Man sollte sich die Zeit nehmen kleine Momente zu schätzen und den Menschen die man liebt sollte man dies auch sagen.

Ziele verschieben sich, Hoffnungen ruhen auf anderen Wünschen … Kleinigkeiten erscheinen auf einmal wie große Wunder ! Ich kann nicht sagen das ich dankbar bin dies zu erkennen denn eine zweite Chance um es anders, besser und wahrhaftiger zu machen werde ich wohl nicht bekommen. Ich kann es nur jetzt verstehen und dankbar sein für diese Momente die fast perfekt sind! Heute ist wieder ein Tag und ich werde versuchen ihn zum besten für mich und meine Familie zu machen das bin ich dem Leben einfach schuldig denn ich lebe noch!!!

Ich bin trotz allem ein fröhlicher Mensch und lache viel… warum oder wie ich das schaffe? Ich weiß es nicht! Es war wie ein Reflex. Ich sterbe? Dann muss ich jetzt noch glücklich sein! Dann müssen meine Kinder und meine Familie glücklich sein! Dann muss ich das beste aus der mir noch verbleibenden Zeit machen!

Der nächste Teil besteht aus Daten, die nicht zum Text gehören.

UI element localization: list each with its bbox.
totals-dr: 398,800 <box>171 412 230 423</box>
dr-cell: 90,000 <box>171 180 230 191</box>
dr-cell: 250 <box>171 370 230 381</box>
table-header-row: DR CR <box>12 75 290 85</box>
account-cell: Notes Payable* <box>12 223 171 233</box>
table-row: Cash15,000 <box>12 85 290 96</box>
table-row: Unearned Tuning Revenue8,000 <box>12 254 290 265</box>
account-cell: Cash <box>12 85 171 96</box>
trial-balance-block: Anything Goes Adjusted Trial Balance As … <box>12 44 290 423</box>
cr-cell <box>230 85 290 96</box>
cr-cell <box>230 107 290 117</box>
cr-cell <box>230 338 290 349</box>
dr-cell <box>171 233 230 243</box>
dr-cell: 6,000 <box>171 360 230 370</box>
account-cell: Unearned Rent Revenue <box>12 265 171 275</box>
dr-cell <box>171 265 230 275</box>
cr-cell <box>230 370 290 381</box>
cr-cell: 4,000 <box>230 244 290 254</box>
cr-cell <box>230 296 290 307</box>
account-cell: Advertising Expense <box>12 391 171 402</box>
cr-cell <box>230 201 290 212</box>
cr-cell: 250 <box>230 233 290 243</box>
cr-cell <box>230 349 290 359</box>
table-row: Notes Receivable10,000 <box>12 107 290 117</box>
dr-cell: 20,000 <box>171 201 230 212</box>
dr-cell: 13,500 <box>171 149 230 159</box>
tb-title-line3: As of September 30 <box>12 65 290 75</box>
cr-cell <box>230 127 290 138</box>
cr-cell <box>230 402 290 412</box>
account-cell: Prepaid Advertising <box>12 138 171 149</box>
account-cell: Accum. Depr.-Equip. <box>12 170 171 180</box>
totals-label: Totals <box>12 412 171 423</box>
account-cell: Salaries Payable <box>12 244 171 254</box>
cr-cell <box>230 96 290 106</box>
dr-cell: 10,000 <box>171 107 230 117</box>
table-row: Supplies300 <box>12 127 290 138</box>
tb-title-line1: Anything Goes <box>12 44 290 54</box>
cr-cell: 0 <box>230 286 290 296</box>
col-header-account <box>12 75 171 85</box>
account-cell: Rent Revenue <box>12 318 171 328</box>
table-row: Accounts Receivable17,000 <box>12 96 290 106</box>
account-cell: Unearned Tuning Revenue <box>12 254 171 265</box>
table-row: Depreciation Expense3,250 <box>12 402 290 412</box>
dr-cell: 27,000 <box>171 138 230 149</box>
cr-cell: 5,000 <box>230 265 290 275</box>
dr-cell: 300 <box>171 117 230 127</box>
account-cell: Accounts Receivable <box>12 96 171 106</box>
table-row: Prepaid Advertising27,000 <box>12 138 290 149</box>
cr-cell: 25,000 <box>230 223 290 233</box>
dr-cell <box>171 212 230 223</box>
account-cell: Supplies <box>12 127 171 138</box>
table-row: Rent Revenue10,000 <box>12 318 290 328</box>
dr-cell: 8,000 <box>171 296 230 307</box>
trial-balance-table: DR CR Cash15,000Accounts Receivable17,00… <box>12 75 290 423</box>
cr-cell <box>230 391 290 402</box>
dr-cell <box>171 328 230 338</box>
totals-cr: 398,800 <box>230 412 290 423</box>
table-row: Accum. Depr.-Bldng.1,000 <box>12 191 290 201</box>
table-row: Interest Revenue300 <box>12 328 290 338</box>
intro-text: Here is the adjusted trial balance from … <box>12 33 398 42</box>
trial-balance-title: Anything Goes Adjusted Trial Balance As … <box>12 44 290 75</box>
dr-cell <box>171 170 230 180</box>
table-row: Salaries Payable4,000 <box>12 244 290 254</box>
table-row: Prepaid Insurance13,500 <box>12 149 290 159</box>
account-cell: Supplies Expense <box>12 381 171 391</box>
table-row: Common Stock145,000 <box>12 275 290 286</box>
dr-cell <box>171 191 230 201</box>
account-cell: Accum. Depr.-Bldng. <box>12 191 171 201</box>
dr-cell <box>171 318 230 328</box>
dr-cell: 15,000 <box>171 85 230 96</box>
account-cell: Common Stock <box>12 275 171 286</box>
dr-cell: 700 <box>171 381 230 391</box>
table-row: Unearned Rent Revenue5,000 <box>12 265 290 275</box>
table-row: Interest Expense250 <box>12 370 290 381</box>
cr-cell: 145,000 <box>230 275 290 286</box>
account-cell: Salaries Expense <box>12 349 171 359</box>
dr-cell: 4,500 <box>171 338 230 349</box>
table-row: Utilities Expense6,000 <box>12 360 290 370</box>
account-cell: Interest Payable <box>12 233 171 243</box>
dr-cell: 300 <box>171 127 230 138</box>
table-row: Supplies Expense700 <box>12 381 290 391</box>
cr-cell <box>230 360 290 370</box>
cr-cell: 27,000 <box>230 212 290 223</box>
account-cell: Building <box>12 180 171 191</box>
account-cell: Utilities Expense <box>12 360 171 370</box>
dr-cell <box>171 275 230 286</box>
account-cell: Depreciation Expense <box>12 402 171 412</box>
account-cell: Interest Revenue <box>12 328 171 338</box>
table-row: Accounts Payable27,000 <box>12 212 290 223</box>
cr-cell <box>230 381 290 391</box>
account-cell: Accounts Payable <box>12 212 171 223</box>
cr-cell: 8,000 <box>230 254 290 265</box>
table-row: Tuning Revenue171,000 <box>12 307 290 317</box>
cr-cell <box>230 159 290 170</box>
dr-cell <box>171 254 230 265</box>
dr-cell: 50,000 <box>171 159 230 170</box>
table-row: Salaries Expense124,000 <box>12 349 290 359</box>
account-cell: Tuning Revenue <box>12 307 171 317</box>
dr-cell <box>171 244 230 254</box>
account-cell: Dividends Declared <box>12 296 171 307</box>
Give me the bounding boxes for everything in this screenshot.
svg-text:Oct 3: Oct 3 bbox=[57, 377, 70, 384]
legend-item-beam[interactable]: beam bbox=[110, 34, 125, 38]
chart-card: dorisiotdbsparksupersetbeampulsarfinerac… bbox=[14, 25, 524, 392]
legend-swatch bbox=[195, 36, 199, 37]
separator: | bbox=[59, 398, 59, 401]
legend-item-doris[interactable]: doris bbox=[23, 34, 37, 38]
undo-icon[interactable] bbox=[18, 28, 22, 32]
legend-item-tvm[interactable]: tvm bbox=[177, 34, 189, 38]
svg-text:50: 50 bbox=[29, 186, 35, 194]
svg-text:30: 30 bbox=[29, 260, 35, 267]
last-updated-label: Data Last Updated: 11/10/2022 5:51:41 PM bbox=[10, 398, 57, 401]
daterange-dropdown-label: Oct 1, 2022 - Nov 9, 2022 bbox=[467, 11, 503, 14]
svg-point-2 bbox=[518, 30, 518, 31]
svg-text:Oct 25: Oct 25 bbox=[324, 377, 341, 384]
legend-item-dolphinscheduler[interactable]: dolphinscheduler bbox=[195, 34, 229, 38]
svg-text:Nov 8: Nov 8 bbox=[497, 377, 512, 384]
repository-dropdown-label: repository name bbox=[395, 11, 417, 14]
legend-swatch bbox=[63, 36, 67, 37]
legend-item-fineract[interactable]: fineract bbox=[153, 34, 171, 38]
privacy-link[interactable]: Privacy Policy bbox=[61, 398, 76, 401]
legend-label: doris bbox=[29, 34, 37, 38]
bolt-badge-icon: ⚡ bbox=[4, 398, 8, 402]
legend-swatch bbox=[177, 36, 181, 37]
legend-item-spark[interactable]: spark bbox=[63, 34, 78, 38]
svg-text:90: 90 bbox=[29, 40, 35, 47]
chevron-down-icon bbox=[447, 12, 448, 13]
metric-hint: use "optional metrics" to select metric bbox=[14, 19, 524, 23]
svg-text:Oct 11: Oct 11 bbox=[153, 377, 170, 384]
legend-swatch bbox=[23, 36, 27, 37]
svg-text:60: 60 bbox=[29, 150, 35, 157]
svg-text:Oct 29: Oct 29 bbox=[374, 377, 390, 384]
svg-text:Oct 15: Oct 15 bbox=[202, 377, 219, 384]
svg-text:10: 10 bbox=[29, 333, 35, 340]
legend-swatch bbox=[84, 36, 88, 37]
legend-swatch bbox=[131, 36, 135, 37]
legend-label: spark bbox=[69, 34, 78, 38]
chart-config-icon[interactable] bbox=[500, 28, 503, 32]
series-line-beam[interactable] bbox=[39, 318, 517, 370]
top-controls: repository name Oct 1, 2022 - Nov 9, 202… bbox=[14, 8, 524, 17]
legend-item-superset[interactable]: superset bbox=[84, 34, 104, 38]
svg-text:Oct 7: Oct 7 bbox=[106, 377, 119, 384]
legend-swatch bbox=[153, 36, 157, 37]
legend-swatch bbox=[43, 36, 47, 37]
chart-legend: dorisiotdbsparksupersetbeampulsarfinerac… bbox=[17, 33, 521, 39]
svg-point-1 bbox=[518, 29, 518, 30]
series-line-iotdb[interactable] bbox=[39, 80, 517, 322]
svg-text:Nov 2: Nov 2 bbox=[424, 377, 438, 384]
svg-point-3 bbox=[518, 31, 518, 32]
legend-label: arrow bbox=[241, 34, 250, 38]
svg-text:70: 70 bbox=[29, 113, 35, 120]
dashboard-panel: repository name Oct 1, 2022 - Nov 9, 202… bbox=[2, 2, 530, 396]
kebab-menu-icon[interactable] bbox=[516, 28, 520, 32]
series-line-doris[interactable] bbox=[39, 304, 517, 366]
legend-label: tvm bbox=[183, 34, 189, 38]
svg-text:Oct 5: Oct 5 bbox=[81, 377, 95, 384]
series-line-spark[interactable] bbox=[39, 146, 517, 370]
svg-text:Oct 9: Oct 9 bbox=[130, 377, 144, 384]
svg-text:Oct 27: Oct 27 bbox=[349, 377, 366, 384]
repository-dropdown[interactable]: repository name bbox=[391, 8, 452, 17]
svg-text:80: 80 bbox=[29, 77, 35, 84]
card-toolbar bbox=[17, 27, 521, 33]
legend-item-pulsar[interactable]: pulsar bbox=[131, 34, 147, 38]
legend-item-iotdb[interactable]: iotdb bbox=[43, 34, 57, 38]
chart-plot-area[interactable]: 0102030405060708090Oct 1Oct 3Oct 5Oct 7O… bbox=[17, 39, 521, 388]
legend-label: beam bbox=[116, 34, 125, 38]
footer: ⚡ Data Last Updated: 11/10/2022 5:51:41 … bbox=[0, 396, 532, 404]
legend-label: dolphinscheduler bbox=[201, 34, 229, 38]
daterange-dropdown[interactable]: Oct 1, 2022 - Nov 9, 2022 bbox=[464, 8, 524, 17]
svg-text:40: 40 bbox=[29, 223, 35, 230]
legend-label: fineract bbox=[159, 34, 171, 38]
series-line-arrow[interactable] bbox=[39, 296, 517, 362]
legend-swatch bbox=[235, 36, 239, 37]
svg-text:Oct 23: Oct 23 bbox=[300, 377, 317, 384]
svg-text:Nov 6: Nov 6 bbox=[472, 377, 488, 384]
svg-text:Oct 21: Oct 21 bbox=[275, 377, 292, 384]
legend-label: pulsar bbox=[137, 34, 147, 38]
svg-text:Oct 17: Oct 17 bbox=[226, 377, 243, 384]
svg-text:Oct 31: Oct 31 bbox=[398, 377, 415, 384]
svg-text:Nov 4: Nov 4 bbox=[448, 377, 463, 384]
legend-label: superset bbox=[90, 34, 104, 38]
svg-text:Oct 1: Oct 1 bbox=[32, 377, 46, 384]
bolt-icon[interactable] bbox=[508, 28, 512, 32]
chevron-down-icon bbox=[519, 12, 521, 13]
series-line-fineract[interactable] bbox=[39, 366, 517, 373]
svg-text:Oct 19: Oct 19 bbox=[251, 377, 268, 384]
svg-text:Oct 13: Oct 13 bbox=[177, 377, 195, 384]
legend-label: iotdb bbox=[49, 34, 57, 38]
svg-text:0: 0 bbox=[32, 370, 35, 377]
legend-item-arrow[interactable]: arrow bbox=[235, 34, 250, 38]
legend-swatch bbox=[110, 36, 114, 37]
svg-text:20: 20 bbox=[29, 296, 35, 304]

Natürlich kann ich nicht abstreiten das ich furchtbare Ängste habe und ganz niederschmetternde Gedanken, das dieses ganz normale Leben, nach dem ich strebe, Opfer fordert und sich Angst, Verzweiflung, Trauer und Wut in mich fressen wie wilde Tiere.

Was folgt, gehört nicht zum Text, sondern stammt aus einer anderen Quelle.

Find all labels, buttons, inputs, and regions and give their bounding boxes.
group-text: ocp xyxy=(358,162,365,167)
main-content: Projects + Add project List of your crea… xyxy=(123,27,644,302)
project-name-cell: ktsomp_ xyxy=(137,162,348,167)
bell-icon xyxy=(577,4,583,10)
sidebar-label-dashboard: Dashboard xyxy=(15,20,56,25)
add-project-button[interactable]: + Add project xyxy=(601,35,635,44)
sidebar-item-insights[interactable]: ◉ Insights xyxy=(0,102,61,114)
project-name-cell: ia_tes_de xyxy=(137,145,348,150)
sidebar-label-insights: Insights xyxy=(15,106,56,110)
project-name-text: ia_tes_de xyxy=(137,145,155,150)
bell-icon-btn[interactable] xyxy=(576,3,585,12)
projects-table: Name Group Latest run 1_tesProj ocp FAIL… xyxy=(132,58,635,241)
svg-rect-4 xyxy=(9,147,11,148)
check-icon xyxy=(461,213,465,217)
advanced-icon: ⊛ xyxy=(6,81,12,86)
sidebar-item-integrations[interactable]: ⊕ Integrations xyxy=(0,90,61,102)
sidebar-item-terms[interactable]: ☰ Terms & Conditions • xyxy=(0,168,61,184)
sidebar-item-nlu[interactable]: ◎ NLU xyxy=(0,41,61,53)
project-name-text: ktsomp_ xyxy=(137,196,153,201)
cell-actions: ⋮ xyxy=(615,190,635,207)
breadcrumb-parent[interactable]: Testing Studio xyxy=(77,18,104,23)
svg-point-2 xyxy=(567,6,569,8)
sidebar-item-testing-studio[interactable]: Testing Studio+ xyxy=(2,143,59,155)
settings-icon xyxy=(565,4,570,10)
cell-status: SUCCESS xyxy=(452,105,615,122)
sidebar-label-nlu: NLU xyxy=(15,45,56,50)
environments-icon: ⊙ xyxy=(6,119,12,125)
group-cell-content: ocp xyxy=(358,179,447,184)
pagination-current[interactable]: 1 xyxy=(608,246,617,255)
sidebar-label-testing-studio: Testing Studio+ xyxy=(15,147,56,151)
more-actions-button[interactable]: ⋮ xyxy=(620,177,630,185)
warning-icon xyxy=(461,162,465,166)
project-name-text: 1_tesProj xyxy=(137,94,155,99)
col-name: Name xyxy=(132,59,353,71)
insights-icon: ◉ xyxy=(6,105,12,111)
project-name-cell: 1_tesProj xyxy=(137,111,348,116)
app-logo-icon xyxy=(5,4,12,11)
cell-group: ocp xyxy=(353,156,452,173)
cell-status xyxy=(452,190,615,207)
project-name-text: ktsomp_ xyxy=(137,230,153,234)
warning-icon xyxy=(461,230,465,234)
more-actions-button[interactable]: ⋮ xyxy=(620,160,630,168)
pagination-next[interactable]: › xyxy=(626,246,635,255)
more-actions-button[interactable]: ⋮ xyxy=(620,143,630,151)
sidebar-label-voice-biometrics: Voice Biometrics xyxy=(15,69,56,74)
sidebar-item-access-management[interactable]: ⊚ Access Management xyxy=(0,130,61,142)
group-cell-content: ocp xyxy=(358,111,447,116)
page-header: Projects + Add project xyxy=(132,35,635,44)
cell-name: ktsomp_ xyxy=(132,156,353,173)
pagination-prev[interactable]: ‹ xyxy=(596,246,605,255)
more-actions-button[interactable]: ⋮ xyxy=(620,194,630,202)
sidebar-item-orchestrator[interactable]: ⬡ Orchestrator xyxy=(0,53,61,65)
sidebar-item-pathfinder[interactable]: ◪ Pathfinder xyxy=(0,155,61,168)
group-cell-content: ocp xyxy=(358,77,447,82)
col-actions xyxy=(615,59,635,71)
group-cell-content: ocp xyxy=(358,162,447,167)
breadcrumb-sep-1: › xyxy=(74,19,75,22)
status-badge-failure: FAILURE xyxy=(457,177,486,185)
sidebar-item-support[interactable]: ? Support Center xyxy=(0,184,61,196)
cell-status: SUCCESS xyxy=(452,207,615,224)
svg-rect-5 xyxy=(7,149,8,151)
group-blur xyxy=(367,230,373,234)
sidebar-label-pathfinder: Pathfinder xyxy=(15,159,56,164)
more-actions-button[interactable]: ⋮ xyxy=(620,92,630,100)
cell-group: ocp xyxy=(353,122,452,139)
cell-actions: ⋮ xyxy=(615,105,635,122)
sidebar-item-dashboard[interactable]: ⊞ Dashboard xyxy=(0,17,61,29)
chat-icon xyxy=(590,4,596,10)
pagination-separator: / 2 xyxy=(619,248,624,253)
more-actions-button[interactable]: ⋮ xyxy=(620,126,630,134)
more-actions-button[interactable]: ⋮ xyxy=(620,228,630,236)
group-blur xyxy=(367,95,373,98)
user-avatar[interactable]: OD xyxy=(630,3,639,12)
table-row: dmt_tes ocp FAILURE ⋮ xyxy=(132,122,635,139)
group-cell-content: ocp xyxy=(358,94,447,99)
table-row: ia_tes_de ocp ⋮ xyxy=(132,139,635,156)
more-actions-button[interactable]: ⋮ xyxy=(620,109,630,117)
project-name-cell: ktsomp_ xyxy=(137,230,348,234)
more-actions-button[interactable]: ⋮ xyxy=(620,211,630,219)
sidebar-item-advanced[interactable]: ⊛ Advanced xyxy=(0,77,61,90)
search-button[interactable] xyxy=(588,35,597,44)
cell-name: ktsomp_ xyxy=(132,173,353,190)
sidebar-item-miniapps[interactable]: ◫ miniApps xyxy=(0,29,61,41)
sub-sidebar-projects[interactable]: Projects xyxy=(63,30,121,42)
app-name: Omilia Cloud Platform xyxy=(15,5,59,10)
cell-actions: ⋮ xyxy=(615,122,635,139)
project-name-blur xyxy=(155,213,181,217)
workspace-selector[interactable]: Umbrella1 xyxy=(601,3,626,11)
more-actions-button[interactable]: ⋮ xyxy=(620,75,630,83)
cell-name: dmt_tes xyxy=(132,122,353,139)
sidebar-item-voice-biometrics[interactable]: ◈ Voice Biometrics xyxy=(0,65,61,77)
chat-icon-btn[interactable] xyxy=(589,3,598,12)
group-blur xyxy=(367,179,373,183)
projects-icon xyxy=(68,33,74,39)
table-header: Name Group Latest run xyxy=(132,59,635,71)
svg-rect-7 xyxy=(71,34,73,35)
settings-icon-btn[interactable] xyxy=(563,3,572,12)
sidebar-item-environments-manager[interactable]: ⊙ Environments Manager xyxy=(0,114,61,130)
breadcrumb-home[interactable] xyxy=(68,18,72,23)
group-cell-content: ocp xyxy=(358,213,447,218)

Ich will auch nicht verheimlichen das wir Probleme haben zum Beispiel mit der Versorgung der Hilfsmittel, finanzieller Art, das viele Träume die ich habe nicht mehr wahr werden werden weil entweder das Geld fehlt oder die Kraft.

Dieses Leben ist ein ewiger Hürdenlauf geworden. Ich bin dankbar dafür das mein ständig tanzender Geist manchmal einen Weg findet einfach unter den Hürden hindurch zu rollen und das Brett nicht an meinem Kopf landet! Und da kommt mir meine frühere “Sprunghaftigkeit” zu gute. Ich finde einfach neue Gedanken, neue Beschäftigungen und neue Pläne und Wünsche für dieses Leben. Kleinere, weniger Kraft raubendere, erreichbarere… auch wenn ich zugeben muss das die Liste mit den großen und wahnsinnig verrückten Ideen  schon noch existiert. ;-)

Und nun möchte ich noch eines loswerden:

Wenn ihr mich seht oder meine Fotos betrachtet, dann versucht doch MICH zu sehen. Nicht die “Frau mit ALS” oder die “Frau im Rollstuhl” und erst Recht nicht : “Die arme, leidende und sterbenskranke Mutter”

Seht mich als das was ich bin und das ist eine Mutter die nicht versucht ihre Kinder auf den Tod vor zu bereiten, sondern auf das Leben! Seht mich als Frau! Vielleicht schafft ihr es auch das Mädchen in mir zu entdecken, das Spaß hat, das wundertolle Gedanken hat. Seht mich als vollwertig, nicht als gehandicapt!

Betrachtet mich nicht als Heldin oder Kämpferin eher als Botschafterin für das Leben und das streben nach Hoffnung und dem Glücklichsein!